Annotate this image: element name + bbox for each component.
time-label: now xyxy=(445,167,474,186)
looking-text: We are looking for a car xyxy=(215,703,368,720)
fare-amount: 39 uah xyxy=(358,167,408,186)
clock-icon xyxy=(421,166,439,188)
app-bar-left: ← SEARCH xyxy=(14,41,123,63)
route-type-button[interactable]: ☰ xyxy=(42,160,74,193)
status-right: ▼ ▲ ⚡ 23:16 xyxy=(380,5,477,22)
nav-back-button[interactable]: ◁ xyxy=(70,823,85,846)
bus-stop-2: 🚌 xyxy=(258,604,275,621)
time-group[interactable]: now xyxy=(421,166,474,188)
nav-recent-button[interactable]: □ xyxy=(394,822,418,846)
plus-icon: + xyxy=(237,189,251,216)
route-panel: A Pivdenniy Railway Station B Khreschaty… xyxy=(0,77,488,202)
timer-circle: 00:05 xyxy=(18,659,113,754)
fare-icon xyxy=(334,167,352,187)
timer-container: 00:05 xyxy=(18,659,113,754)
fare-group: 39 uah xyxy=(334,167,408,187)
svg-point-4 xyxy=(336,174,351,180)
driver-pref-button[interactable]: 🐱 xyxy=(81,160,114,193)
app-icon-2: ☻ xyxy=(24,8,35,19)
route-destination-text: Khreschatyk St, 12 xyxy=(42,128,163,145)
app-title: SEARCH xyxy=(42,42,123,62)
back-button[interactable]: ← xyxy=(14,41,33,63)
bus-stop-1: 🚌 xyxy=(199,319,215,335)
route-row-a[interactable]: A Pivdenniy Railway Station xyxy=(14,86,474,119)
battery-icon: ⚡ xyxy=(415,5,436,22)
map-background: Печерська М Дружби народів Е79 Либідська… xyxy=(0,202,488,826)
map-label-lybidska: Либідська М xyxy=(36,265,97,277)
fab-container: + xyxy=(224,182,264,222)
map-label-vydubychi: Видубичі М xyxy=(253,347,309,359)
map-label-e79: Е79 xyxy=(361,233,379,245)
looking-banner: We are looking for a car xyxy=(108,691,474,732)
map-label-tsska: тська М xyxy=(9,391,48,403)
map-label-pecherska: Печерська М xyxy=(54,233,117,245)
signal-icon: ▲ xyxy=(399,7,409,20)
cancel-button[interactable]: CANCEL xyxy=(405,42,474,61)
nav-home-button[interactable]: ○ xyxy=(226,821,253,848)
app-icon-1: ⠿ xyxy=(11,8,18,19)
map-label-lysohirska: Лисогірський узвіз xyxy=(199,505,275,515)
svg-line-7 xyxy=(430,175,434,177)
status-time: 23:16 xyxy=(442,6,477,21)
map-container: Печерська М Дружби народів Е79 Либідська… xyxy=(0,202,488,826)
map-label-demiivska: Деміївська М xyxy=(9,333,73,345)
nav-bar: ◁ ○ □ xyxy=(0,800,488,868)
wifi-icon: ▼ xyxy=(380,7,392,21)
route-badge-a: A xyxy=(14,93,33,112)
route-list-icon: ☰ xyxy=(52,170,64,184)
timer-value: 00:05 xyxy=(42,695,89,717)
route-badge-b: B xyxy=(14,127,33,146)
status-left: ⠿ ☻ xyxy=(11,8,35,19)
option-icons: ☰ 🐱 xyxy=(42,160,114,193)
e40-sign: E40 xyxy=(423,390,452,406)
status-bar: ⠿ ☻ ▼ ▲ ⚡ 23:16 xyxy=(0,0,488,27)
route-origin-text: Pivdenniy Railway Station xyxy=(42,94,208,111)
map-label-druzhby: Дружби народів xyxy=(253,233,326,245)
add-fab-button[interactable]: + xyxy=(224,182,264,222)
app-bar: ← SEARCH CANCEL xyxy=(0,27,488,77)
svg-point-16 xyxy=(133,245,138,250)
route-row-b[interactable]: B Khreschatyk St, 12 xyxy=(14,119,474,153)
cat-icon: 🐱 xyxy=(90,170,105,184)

---

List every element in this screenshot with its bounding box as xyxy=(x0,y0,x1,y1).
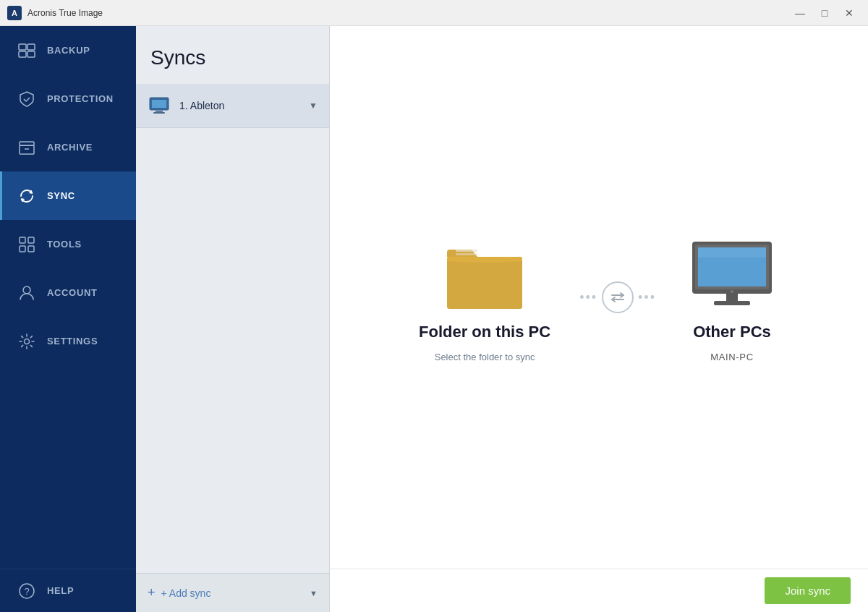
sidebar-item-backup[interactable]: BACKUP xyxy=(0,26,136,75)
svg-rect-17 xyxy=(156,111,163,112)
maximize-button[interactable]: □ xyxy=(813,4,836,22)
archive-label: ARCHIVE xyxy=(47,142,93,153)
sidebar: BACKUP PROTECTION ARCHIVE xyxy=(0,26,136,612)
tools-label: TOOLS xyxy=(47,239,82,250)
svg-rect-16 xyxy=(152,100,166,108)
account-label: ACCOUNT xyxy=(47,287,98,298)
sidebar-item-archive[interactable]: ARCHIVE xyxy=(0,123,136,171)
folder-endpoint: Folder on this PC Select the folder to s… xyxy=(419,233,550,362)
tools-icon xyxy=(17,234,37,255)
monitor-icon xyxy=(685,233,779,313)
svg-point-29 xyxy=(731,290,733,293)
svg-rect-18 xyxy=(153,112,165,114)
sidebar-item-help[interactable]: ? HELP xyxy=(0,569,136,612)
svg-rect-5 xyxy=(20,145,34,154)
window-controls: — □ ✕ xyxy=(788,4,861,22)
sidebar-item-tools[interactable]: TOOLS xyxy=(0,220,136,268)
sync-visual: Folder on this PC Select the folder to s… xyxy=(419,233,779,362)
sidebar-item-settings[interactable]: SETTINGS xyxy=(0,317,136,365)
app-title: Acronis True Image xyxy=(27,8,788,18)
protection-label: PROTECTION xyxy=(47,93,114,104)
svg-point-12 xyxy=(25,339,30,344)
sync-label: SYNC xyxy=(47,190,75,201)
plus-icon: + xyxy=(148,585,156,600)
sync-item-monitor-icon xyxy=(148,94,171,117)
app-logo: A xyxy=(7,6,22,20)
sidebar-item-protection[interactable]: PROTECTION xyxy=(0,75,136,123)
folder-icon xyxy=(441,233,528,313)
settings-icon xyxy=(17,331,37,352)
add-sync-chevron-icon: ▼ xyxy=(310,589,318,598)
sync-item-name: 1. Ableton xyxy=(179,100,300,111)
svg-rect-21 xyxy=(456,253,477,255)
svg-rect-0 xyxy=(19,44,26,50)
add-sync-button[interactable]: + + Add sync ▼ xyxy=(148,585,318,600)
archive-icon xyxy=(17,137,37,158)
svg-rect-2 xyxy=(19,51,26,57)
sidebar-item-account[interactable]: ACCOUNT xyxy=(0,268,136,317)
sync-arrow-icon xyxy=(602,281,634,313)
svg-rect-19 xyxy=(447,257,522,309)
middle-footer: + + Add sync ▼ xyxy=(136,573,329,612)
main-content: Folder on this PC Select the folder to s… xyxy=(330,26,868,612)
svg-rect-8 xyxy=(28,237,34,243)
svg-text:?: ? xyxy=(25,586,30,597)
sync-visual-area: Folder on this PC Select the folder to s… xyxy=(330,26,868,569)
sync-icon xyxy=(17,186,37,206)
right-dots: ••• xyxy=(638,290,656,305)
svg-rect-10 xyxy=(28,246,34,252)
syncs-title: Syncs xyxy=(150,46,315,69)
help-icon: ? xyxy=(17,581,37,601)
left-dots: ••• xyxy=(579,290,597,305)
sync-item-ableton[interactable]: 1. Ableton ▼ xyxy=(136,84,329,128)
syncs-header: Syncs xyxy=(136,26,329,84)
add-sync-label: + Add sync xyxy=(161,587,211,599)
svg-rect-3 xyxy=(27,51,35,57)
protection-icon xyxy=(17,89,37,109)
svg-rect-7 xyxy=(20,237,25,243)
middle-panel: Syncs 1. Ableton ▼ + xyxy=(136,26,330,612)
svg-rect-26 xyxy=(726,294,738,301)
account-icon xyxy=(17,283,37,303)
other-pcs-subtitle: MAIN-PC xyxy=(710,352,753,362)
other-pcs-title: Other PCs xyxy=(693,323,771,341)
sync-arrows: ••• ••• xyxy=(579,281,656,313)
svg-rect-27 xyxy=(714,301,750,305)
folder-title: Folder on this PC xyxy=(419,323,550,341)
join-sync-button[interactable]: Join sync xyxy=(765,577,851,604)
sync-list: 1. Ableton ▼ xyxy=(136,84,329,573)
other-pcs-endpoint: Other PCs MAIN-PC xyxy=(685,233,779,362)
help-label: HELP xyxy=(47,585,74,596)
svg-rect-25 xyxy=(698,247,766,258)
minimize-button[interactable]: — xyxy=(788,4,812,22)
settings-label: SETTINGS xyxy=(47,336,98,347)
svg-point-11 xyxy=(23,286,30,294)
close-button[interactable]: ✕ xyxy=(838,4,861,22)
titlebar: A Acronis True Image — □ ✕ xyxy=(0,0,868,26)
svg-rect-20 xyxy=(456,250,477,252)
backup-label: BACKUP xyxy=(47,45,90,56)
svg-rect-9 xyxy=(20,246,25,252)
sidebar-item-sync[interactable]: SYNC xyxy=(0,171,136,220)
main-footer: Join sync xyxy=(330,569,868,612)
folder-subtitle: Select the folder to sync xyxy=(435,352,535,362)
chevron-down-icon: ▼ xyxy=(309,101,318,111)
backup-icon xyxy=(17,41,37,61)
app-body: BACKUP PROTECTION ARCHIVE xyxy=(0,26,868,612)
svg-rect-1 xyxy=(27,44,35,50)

### What you need to do
Report the number of lines in the listing that include the string "looking"; give nothing but the number.

### Problem solution
2